— Data —
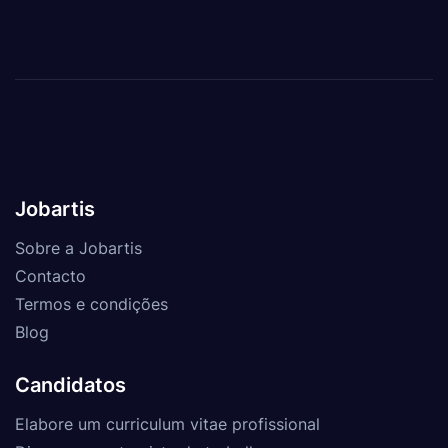
Jobartis
Sobre a Jobartis
Contacto
Termos e condições
Blog
Candidatos
Elabore um curriculum vitae profissional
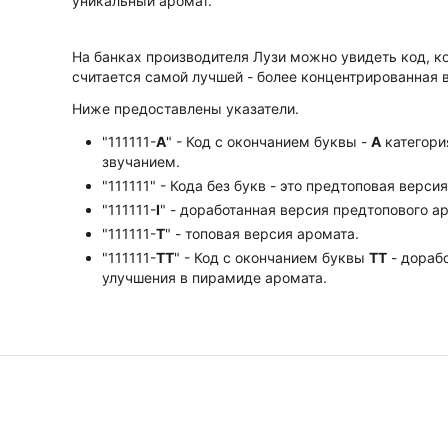
уникальный аромат.
На банках производителя Лузи можно увидеть код, к
считается самой лучшей - более концентрированная 
Ниже предоставлены указатели.
"111111-
А
" - Код с окончанием буквы -
А
категори
звучанием.
"111111" - Кода без букв - это предтоповая верси
"111111-
I
" - доработанная версия предтопового а
"111111-
Т
" - топовая версия аромата.
"111111-
ТТ
" - Код с окончанием буквы
TT
- дорабо
улучшения в пирамиде аромата.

— Instructions to follow —
Retype the data above exactly. Do not carry over any images.

— Response box —
Jobartis
Sobre a Jobartis
Contacto
Termos e condições
Blog
Candidatos
Elabore um curriculum vitae profissional
уникальный аромат.
На банках производителя Лузи можно увидеть код, к
считается самой лучшей - более концентрированная 
Ниже предоставлены указатели.
"111111-
А
" - Код с окончанием буквы -
А
категори
звучанием.
"111111" - Кода без букв - это предтоповая верси
"111111-
I
" - доработанная версия предтопового а
"111111-
Т
" - топовая версия аромата.
"111111-
ТТ
" - Код с окончанием буквы
TT
- дорабо
улучшения в пирамиде аромата.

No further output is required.